Penulis: Fransiskus Adhiyuda Prasetia
Editor: Johnson Simanjuntak
TRIBUNNEWS.COM, JAKARTA - Wakil Ketua Komisi II DPR RI Arwani Thomafi meminta adanya tindak lanjut terkait temuan Komisi Aparatur Sipil Negara (KASN) soal ASN tidak netral dalam gelaran Pilkada Serentak 2020.
Arwani pun meminta kepada Bawaslu RI, KemenPAN RB dan Kemendagri untuk menindak lanjuti hal tersebut.
Terlebih, KSAN mendapati laporan sebanyak 490 ASN yang kedapatan tidak netral dalam Pilkada per 19 Agustus 2020.

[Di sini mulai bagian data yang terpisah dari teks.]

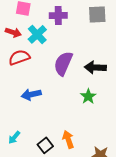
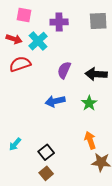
purple semicircle: (63, 63) -> (64, 70), size x0.7
blue arrow: (31, 94) -> (55, 101), moved
orange arrow: (68, 139) -> (90, 140), moved

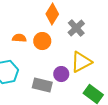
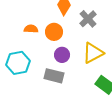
purple circle: (61, 74) -> (62, 55), moved

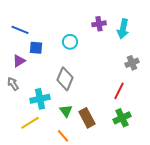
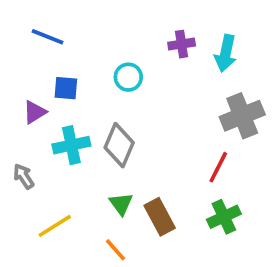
blue line: (20, 30) -> (48, 37), moved
gray cross: (132, 63) -> (242, 116), size x1.6
gray arrow: (13, 84) -> (24, 176), moved
cyan cross: (40, 99) -> (71, 145), moved

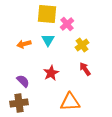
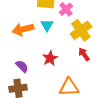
orange arrow: (24, 44) -> (23, 29), size x1.5
yellow cross: (82, 45) -> (81, 30), size x1.5

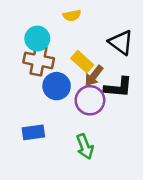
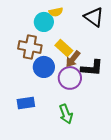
cyan circle: (37, 39) -> (44, 22), moved
black triangle: (121, 42) -> (94, 17), moved

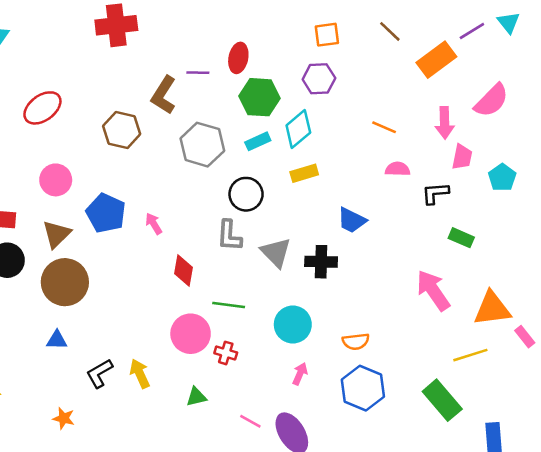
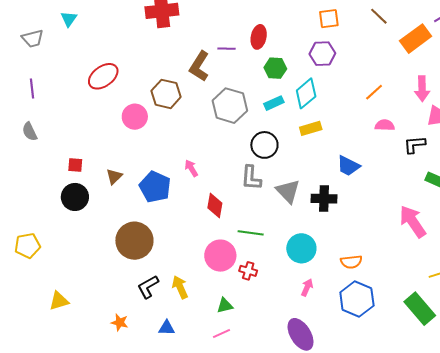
green hexagon: (259, 97) -> (275, 68), size x0.7
orange line: (384, 127) -> (374, 92), turned -66
pink circle: (56, 180) -> (135, 117), moved
blue pentagon: (106, 213) -> (155, 187), moved
brown triangle: (56, 234) -> (114, 176), size x0.7
brown circle: (65, 282) -> (134, 241), moved
blue triangle: (57, 340) -> (167, 328), moved
pink line: (250, 421) -> (222, 334), moved, turned -54

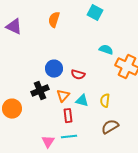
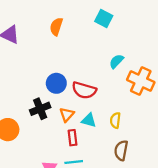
cyan semicircle: (106, 50) -> (116, 61), turned -64
red semicircle: (78, 75) -> (84, 90), size x1.5
brown semicircle: (110, 127) -> (121, 150), turned -48

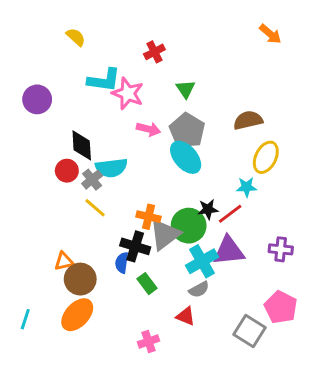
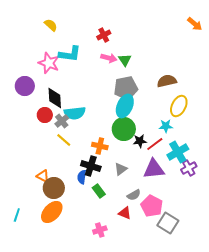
orange arrow: (270, 34) -> (195, 24), moved
pink star: (128, 93) -> (49, 63), moved
purple circle: (37, 99) -> (25, 86), moved
pink arrow: (149, 129) -> (109, 58), moved
gray pentagon: (187, 131) -> (126, 88), turned 30
cyan ellipse: (186, 157) -> (125, 106), turned 65
green circle: (189, 226) -> (124, 129), moved
gray triangle: (165, 235) -> (121, 169), moved, size x0.6
purple cross: (281, 249) -> (189, 168), turned -35
orange triangle: (64, 261) -> (43, 176), turned 40
cyan cross: (202, 261) -> (178, 152), moved
pink pentagon: (281, 307) -> (152, 206), moved

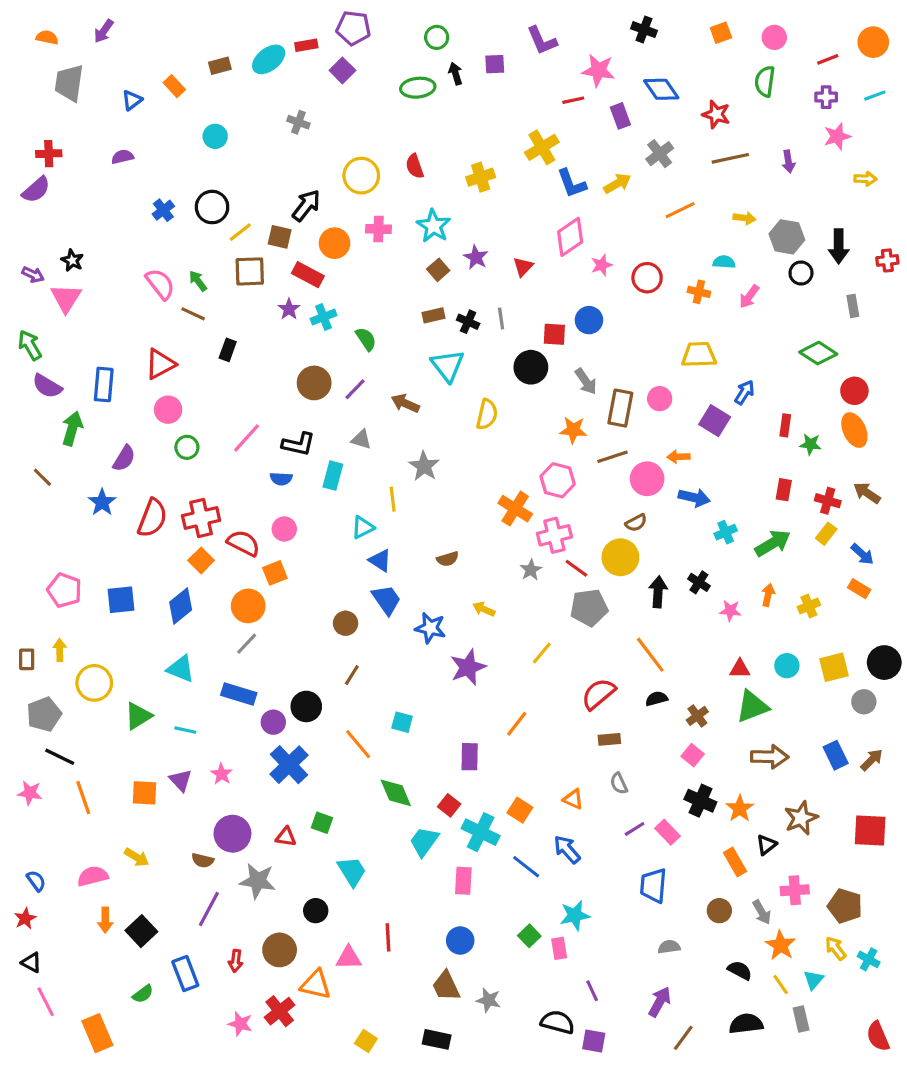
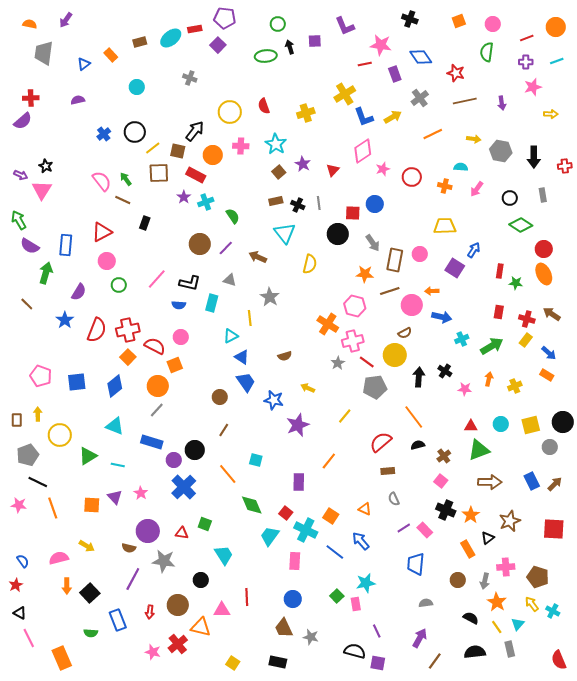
black circle: (801, 273) -> (510, 198), moved
gray arrow: (762, 912) -> (485, 581), turned 42
green semicircle: (143, 994) -> (91, 633), turned 40

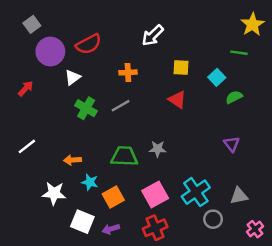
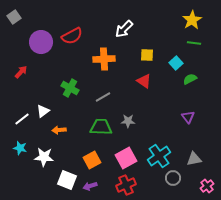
gray square: (32, 24) -> (14, 17), moved
yellow star: (253, 24) -> (192, 20), moved
orange cross: (128, 72) -> (104, 59), size x1.5
white triangle: (73, 77) -> (43, 111), moved
gray line: (121, 106) -> (103, 97), moved
cyan star: (90, 182) -> (20, 148), moved

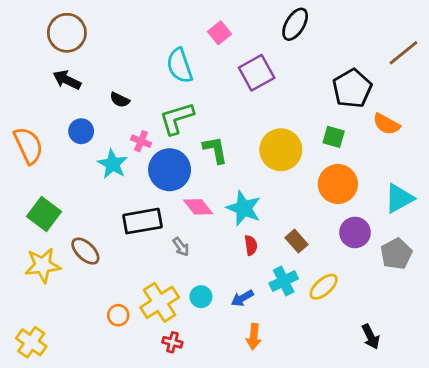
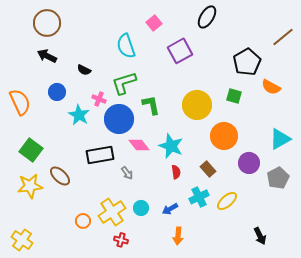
orange circle: (338, 184) -> (224, 136), moved

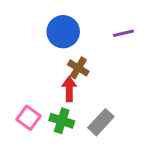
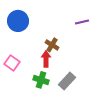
blue circle: (63, 32) -> (18, 21), moved
pink square: (28, 118) -> (12, 63), moved

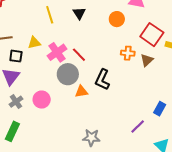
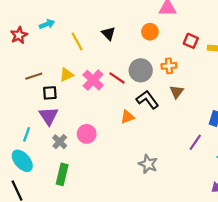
red square: (152, 35) -> (191, 41), size x0.6
brown triangle: (147, 60) -> (177, 92), moved
gray circle: (68, 74) -> (141, 70), moved
black L-shape: (102, 80) -> (147, 100), turned 130
gray star: (91, 138) -> (148, 164), turned 30

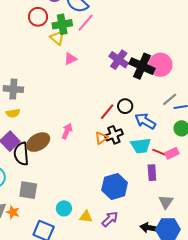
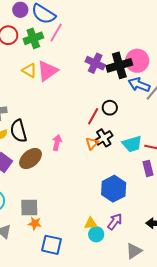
yellow triangle: (57, 38) -> (29, 70), moved
pink triangle: (70, 59) -> (47, 71), size x1.6
black cross: (142, 66) -> (119, 65), turned -30
blue arrow: (145, 121) -> (139, 85), moved
black semicircle: (21, 154) -> (19, 131), moved
cyan circle: (64, 208) -> (96, 234), moved
orange star: (13, 212) -> (35, 223), moved

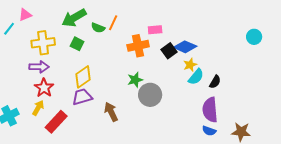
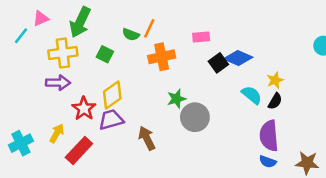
green arrow: (74, 18) -> (80, 22), moved, turned -35
orange cross: (138, 46) -> (162, 57), moved
yellow star: (190, 65) -> (275, 80), moved
cyan semicircle: (196, 77) -> (252, 95), turned -90
red star: (44, 88) -> (84, 109), moved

"Temuan KASN ini harus ditindaklanjuti oleh pengawas pemilu dan menjadi bahan penting bagi Kementerian PAN RB dan Kementerian Dalam Negeri dalam membuat peraturan agar netralitas ASN tetap terjaga," kata Arwani kepada Tribunnews, Kamis (27/8/2020).
Merujuk pada data KASN per 19 Agustus 2020 itu, jenis jabatan yang paling banyak melanggar adalah Jabatan Pimpinan Tinggi (27.1 persen), Jabatan Fungsional (25.5 persen), Administrator (14.9 persen), Pelaksana (12 persen) dan Kepala Wilayah berupa Camat/lurah (9 persen).
Baca: Per 19 Agustus, KASN Temukan 490 ASN Langgar Netralitas Terkait Pilkada 2020
"Dari data tersebut dapat kita analisa keterlibatan para pejabat penting di daerah erat kaitannya dengan upaya mobilitas vertikal paska pilkada dengan berharap mendapat promosi jabatan setelah kandidatnya memenangi Pilkada," ucap Arwani.
Politisi Partai Persatuan Pembangunan (PPP) ini mengaku tak heran, jika tim suskes terselubung ini tidak sedikit diisi oleh para ASN aktif bahkan menempati posisi strategis di pemerintahan.
Selain itu, ia menilai, bahwa keterlibatan pejabat di daerah dalam pilkada ini, tidak hanya eksklusif melibatkan kandidat petahana saja, namun kandidat non petahana memungkinkan juga untuk melibatkan PNS aktif.
"Realitas ini harus diantisipasi oleh pemerintah agar birokrasi di daerah tidak terlibat menjadi tim pemenangan kepala daerah," ucapnya.
Arwani juga menyebut, tindakan ASN yang tidak netral itu, selain menciderai demokrasi di daerah, juga akan merugikan masyarakat di daerah.
"Pelayanan publik menjadi terganggu karena ASN menjadi kelompok partisan apalagi ASN yang terlibat berada di pucuk pimpinan," jelasnya.